Pèlerinage à Kerbéla.—Le bazar aux pierres tombales.—Entrée en ville.—Visite au consul de Perse.—Insuccès de nos démarches.—Les cimetières de Kerbéla.—Retour à Bagdad.

26 décembre.—Je gémis tous les jours de ne pas avoir visité Babylone il y a quelque deux mille six cents ans, sous les règnes du glorieux Nabuchodonosor ou de ses très regrettés prédécesseurs. J'en aurais profité pour demander aux humbles sujets du protégé de Nébo l'une de ces consultations originales dont ils avaient le secret.

Lorsqu'un habitant de Babylone tombait malade, il se faisait porter sur la place du marché ou dans un carrefour fréquenté. Chacun au passage devait l'interroger et lui indiquer les remèdes qui, en semblable occurrence, avaient guéri ses maux ou ceux de ses amis. Il n'était permis à personne de passer indifférent auprès de ces singuliers clients de la bonne volonté publique.

Que les bonnes femmes et les amateurs de suffrage universel devaient être heureux à Babylone, et que de maux de dents devaient y être soignés comme des cors aux pieds!…

Il me faudrait sans doute verser bien des larmes et lever longtemps les bras vers le ciel avant d'obtenir des divinités chaldéennes la résurrection de Babylone et de ses pratiques institutions; aussi ai-je mieux aimé renoncer à prendre une attitude au demeurant fort humiliante et gagner au plus vite Kerbéla afin de hâter mon retour en France, où je trouverai, mieux que sur les rives du Tigre et de l'Euphrate, un remède à mes détestables fièvres.

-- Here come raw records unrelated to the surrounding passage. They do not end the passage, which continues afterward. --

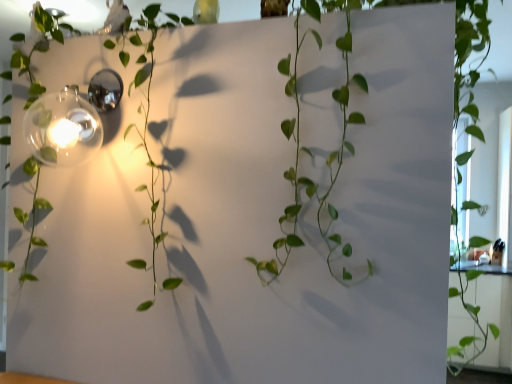 This screenshot has width=512, height=384. Describe the element at coordinates (63, 128) in the screenshot. I see `polished chrome light fixture at upper left` at that location.

This screenshot has height=384, width=512. I want to click on polished chrome light fixture at upper left, so click(63, 128).

Identify the location of polished chrome light fixture at upper left. (63, 128). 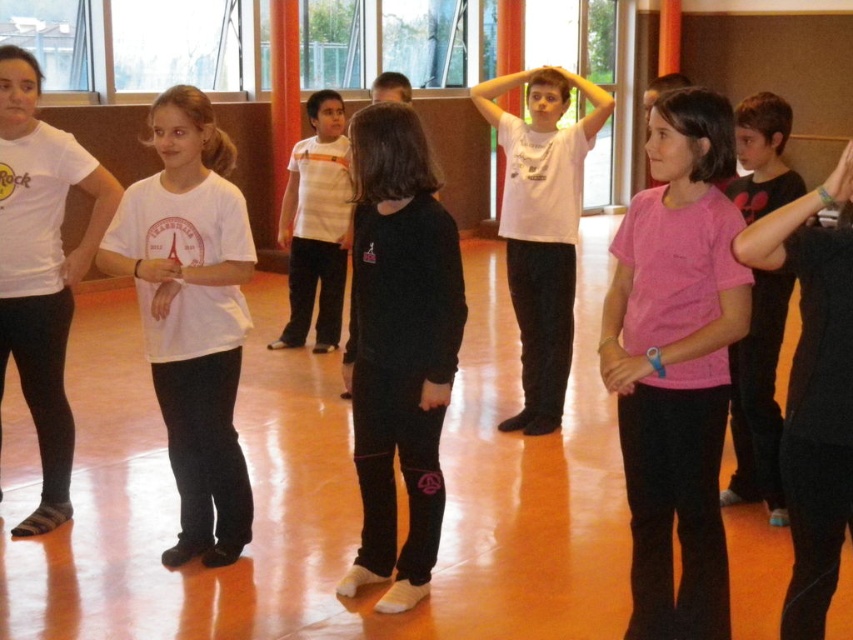 You are a photographer positioned at the origin point of the room. You want to capture a shot where the black matte pants at center is in the foreground. Based on its coordinates, is it closer to the front or back wall of the room?

The black matte pants at center is located at point (399,348), which places it closer to the front wall since the coordinates are closer to the origin point.

You are a photographer positioned at the center of the room. You need to take a photo of the black matte shirt at right and the white matte shirt at center. Given that your camera has a maximum focus range of 4 meters, will both subjects be in focus?

The distance between the black matte shirt at right and the white matte shirt at center is 3.99 meters, which is within the camera maximum focus range of 4 meters. Therefore, both subjects will be in focus. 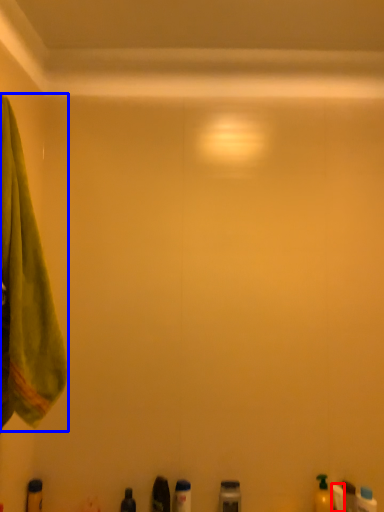 Question: Which of the following is the closest to the observer, toiletry (highlighted by a red box) or towel (highlighted by a blue box)?

Choices:
 (A) toiletry
 (B) towel

Answer: (B) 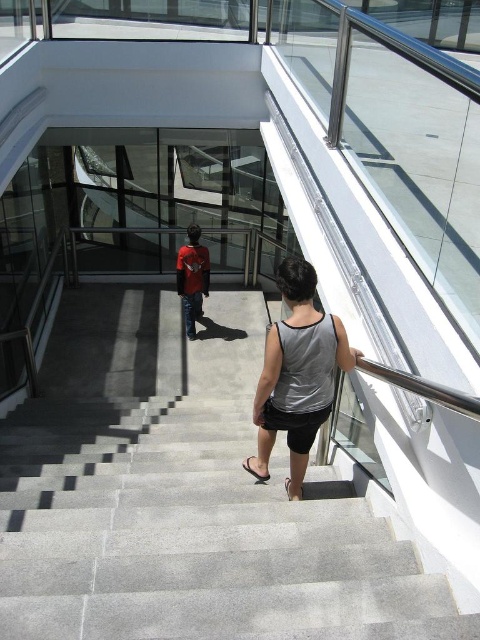 Is gray concrete stairs at center shorter than gray fabric tank top at center?

Yes, gray concrete stairs at center is shorter than gray fabric tank top at center.

Is point (33, 596) positioned in front of point (300, 492)?

That is True.

Does point (188, 384) come farther from viewer compared to point (277, 426)?

Yes, point (188, 384) is farther from viewer.

I want to click on gray concrete stairs at center, so click(183, 497).

Who is shorter, gray fabric tank top at center or red shirt at center?

With less height is gray fabric tank top at center.

Identify the location of gray fabric tank top at center. The width and height of the screenshot is (480, 640). (297, 374).

Is gray concrete stairs at center above red shirt at center?

No.

Which is above, gray concrete stairs at center or red shirt at center?

red shirt at center

Is point (181, 540) in front of point (204, 278)?

That is True.

At what (x,y) coordinates should I click in order to perform the action: click on gray concrete stairs at center. Please return your answer as a coordinate pair (x, y). This screenshot has width=480, height=640. Looking at the image, I should click on (183, 497). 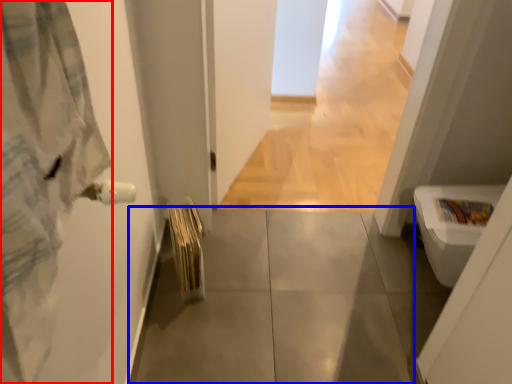 Question: Which point is further to the camera, bathrobe (highlighted by a red box) or concrete (highlighted by a blue box)?

Choices:
 (A) bathrobe
 (B) concrete

Answer: (B) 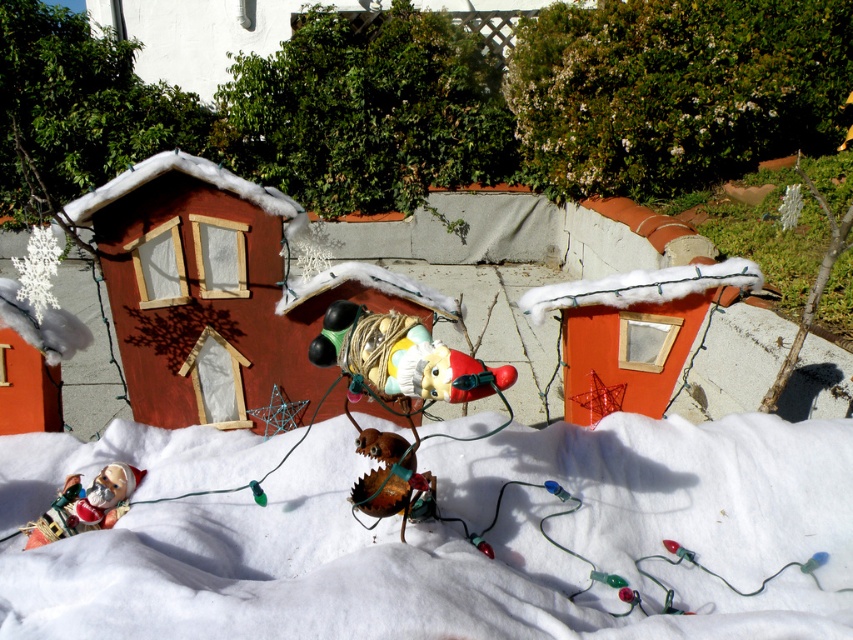 Question: Which point is closer to the camera taking this photo?

Choices:
 (A) (93, 621)
 (B) (33, 536)

Answer: (A)

Question: Which of the following is the closest to the observer?

Choices:
 (A) white fluffy snow at center
 (B) matte plastic toy at lower left

Answer: (A)

Question: Can you confirm if white fluffy snow at center is positioned below matte plastic toy at lower left?

Choices:
 (A) no
 (B) yes

Answer: (B)

Question: Is white fluffy snow at center bigger than matte plastic toy at lower left?

Choices:
 (A) yes
 (B) no

Answer: (A)

Question: Is white fluffy snow at center positioned at the back of matte plastic toy at lower left?

Choices:
 (A) yes
 (B) no

Answer: (B)

Question: Which point is farther to the camera?

Choices:
 (A) (50, 531)
 (B) (222, 573)

Answer: (A)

Nous avons quitté le colonel Gérard. Notre compagnon de route remonte vers le Kurdistan, tandis que nous allons visiter le foyer rayonnant de la foi chiite et le séminaire célèbre où les élèves zélés mettent parfois plus de vingt ans à parfaire leurs études religieuses. En sortant de Babylone, les guides nous font longer un canal creusé entre Hillah et Kerbéla. Des embarcations à voiles sillonnent ses eaux tranquilles. Le pays, coupé de rigoles nombreuses, est en ce moment uniformément jaune et ne garde aucune trace des récoltes plantureuses qu'il a produites au printemps dernier. Aussi loin que les regards s'étendent, on n'aperçoit ni maison ni village, mais, à deux heures de marche de Babil, nous rencontrons les tentes brunes d'une tribu établie au milieu des ginériums et des hautes herbes qui poussent sur les berges toujours humides du canal. L'une d'elles, placée au milieu du campement, se distingue de ses voisines par son étendue, sa hauteur, l'espace ménagé autour de ses murailles et plus encore par le drapeau attaché à une longue lance plantée devant la principale ouverture.

Seul le chef de la tribu a le droit de signaler ainsi sa demeure: à la première alerte il faut que les soldats puissent se rallier autour de leur maître, et que le maître trouve à sa portée un guidon et une arme de combat. Nasr ed-din chah lui-même a conservé l'usage de cet insigne militaire, et dans son palais de Téhéran, tout comme dans ses campements de chasse, l'appartement ou la tente affecté chaque heure de nuit ou de jour à la demeure du souverain est reconnaissable à l'étendard kadjar dont les plis se déploient à l'extrémité d'une lance.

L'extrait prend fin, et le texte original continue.